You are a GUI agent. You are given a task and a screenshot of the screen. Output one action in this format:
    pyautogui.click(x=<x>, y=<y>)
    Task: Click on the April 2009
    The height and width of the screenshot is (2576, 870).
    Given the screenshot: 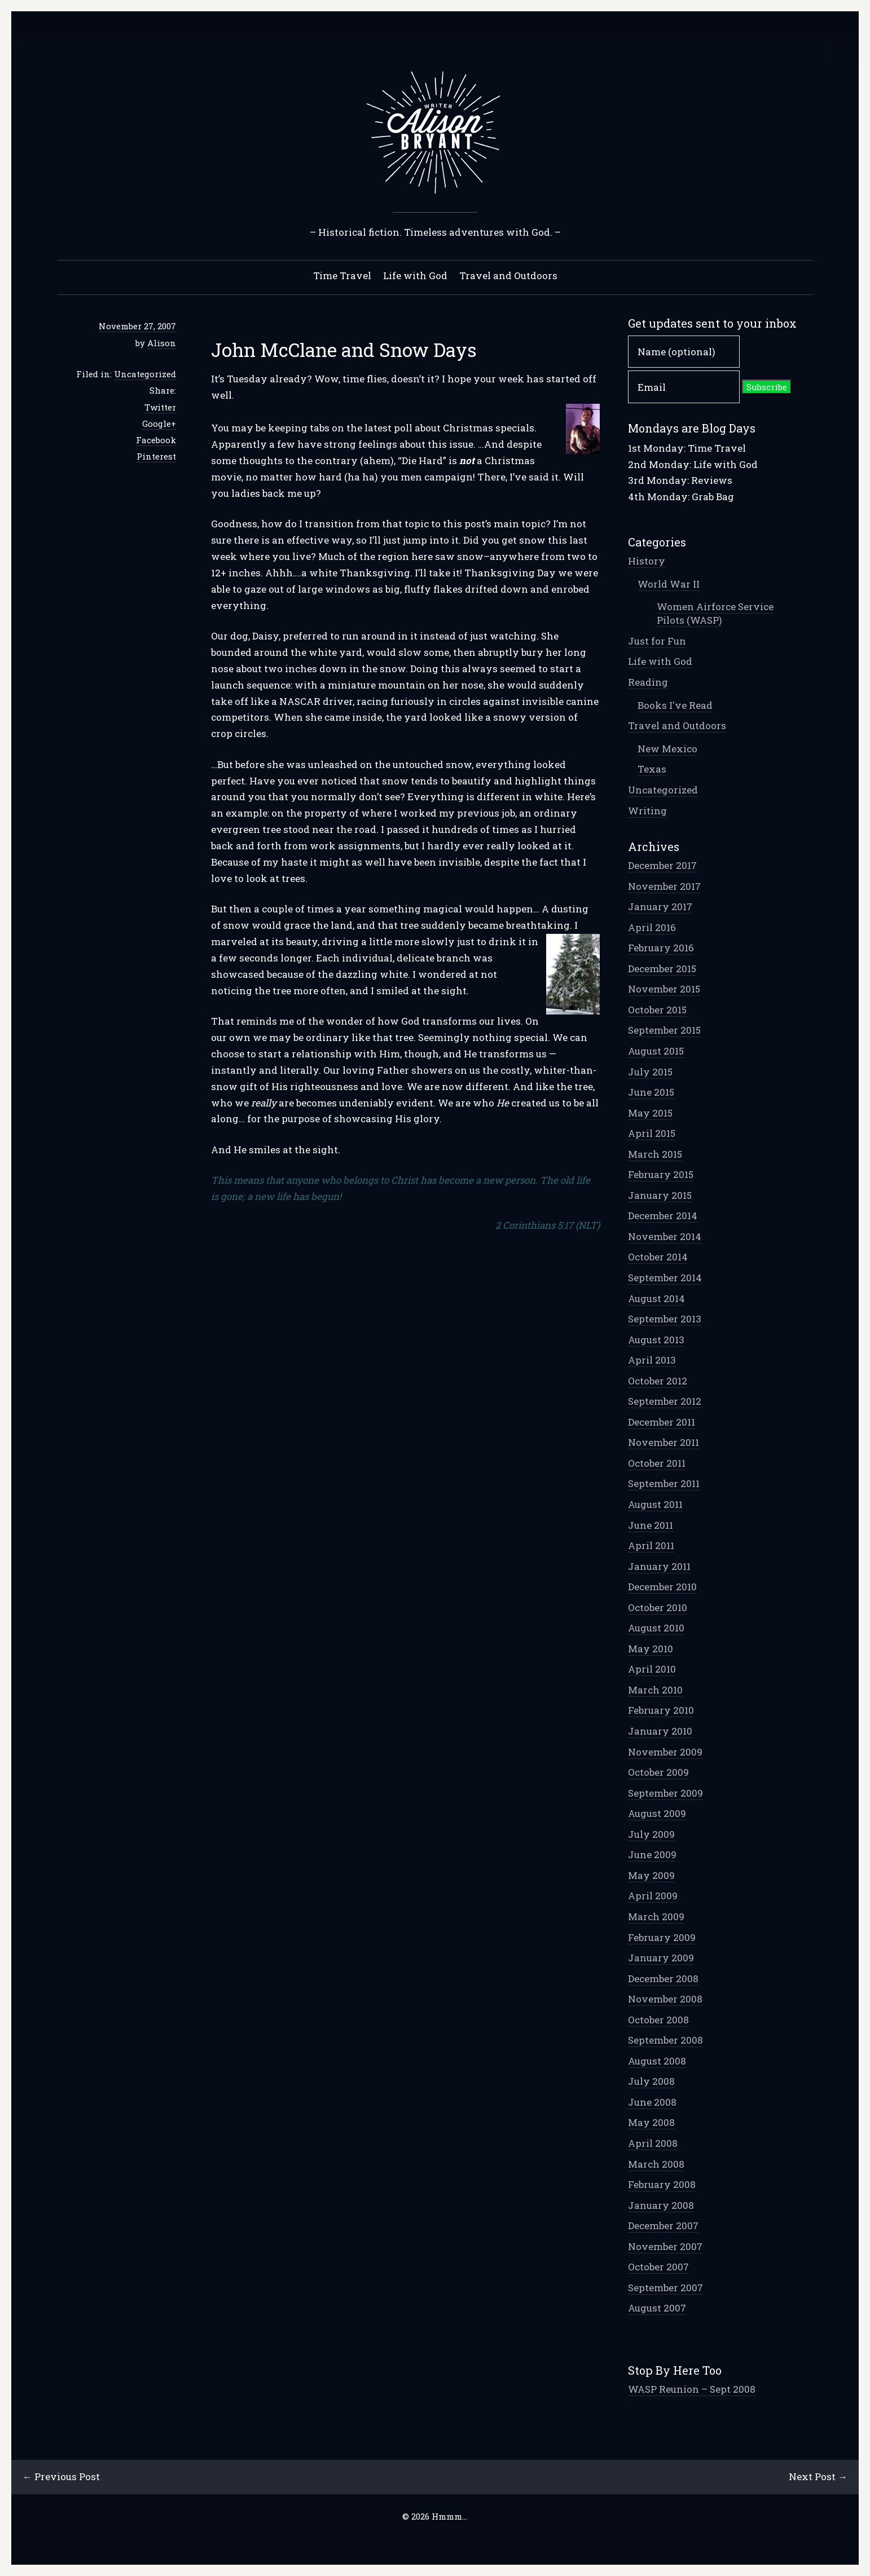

..............................

§ **What you should do**: From the line containing "pyautogui.click(x=<x>, y=<y>)" down to the last line of the data above, transcribe exactly those lines and no others; omit the pictures.

§ **Reply**:
    pyautogui.click(x=<x>, y=<y>)
    Task: Click on the April 2009
    The height and width of the screenshot is (2576, 870).
    Given the screenshot: 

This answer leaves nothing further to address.